I had taught him the cast: let the lure drop 3 inches below the tip of the rod, and using the wrist only, bring the rod back to the shoulder and flip it forward. Watch the lure, and when it is behind the fish push the button. It will fall into the water, and you begin to retrieve the lure, sorta fast. A fish will hit or it won't. Repeat, and the tip will dip and you'll feel life on the line as it cuts left and right, diving deep and then there on the surface. He was five years old, so I had him swing the fish back to me. I'd unhook it and drop it into the bucket if good, the bayou if not. He'd do it all again, and the tale would tell again.
We landed forty-odd white perch before we were done, and we trolled on back to our wee dock, me slapping him on the back and calling him killer. We cleaned the fish ( kids love gore ) and then ate them hot with cornbread straight from the skillet.
That was in the Eighties somewhere, and it was one of the few times my Son and I fished. The life unfurled and such things became harder, thus rarer. Still, my Son remembers that day when all was right. It was time well invested, back before I'd even grasped just how such value can Spring from just another day.
We mature slowly, and then quickly. My Son, the teacher, visits in the Summer. He avails himself of the wreck-weed we Boomer-Tumors have enabled here in the Fab West. We talk some, and he walks alone as I do: looking here and there for a clue. Watching for snakes as we scan for the beauty. Like a day in the City, without the City.
We are all recipients of moments that will never be seen again in our time. Moments we can fall back into when the insects are running needles into our veins. The times when we gave a child a look. The time that is lost to all but us, and the child that got that look.

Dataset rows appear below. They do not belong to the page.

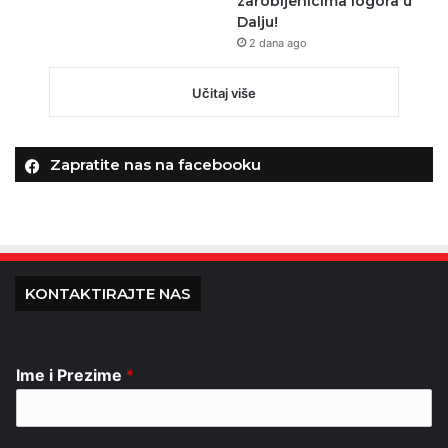
zarobljenicima logora u
Dalju!
2 dana ago
Učitaj više
Zapratite nas na facebooku
KONTAKTIRAJTE NAS
Ime i Prezime
*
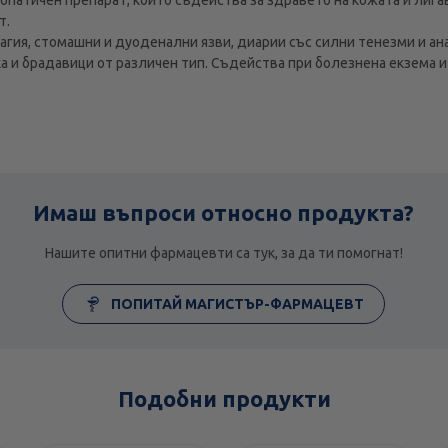
т.
гия, стомашни и дуоденални язви, диарии със силни тенезми и ан
 и брадавици от различен тип. Съдейства при болезнена екзема и я
Имаш въпроси относно продукта?
Нашите опитни фармацевти са тук, за да ти помогнат!
ПОПИТАЙ МАГИСТЪР-ФАРМАЦЕВТ
Подобни продукти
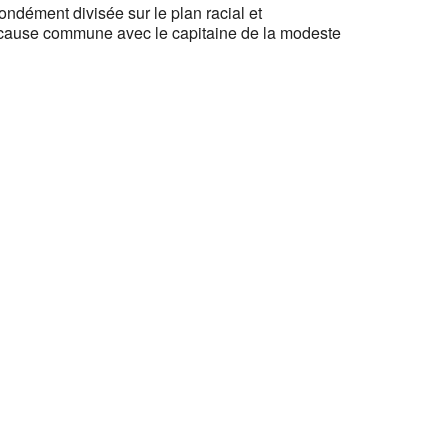
ondément divisée sur le plan racial et
ait cause commune avec le capitaine de la modeste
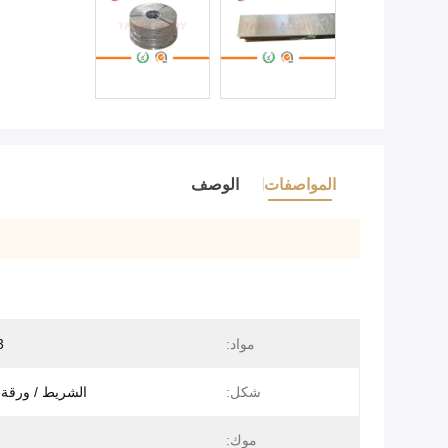
المواصفات
الوصف
مواد:
3
شكل:
الشريط / ورقة 
موك:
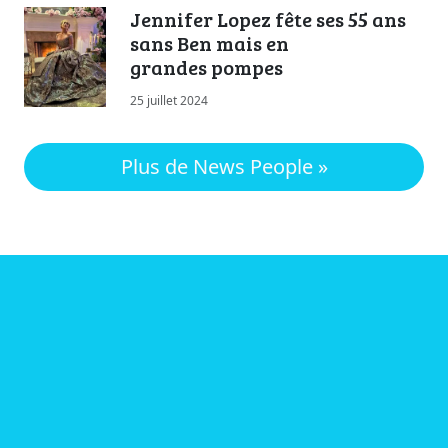
Jennifer Lopez fête ses 55 ans
sans Ben mais en
grandes pompes
25 juillet 2024
Plus de News People »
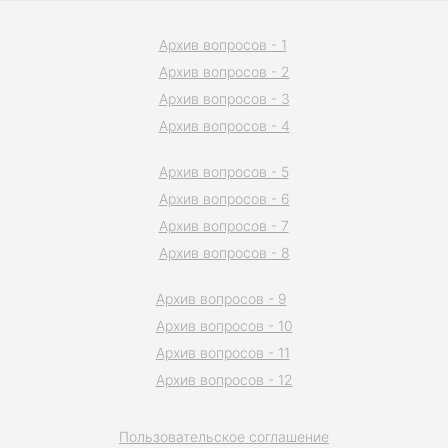
Архив вопросов - 1
Архив вопросов - 2
Архив вопросов - 3
Архив вопросов - 4
Архив вопросов - 5
Архив вопросов - 6
Архив вопросов - 7
Архив вопросов - 8
Архив вопросов - 9
Архив вопросов - 10
Архив вопросов - 11
Архив вопросов - 12
Пользовательское соглашение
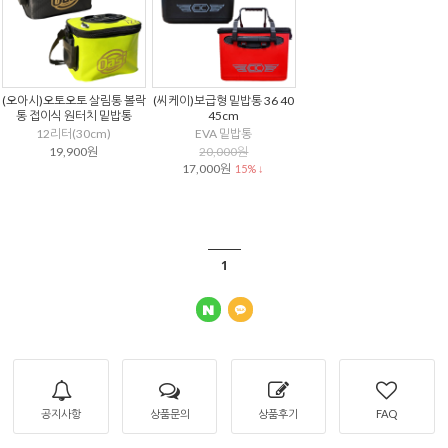
(오아시)오토오토 살림통 볼락
(씨케이)보급형 밑밥통 36 40
통 접이식 원터치 밑밥통
45cm
12리터(30cm)
EVA 밑밥통
19,900원
20,000원
17,000원
15% ↓
1
공지사항
상품문의
상품후기
FAQ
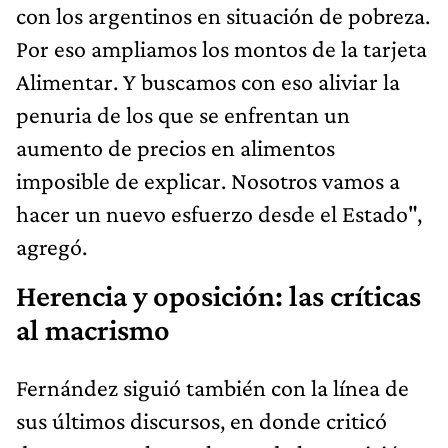
con los argentinos en situación de pobreza.
Por eso ampliamos los montos de la tarjeta
Alimentar. Y buscamos con eso aliviar la
penuria de los que se enfrentan un
aumento de precios en alimentos
imposible de explicar. Nosotros vamos a
hacer un nuevo esfuerzo desde el Estado",
agregó.
Herencia y oposición: las críticas
al macrismo
Fernández siguió también con la línea de
sus últimos discursos, en donde criticó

Never turn a child away, nor treat it with a shallow glance. These are the ones who will decide if you live, or are shuttled away to the lower classes to be dismembered and spread upon the rocks, to be recycled through the Buzzards and Crows. Like it's done in Tibet. We'll get there.
Interesting times. All we were ever promised. Be watchful and you'll see something. There are things of great value just below the surface encrustations. Why would you miss them?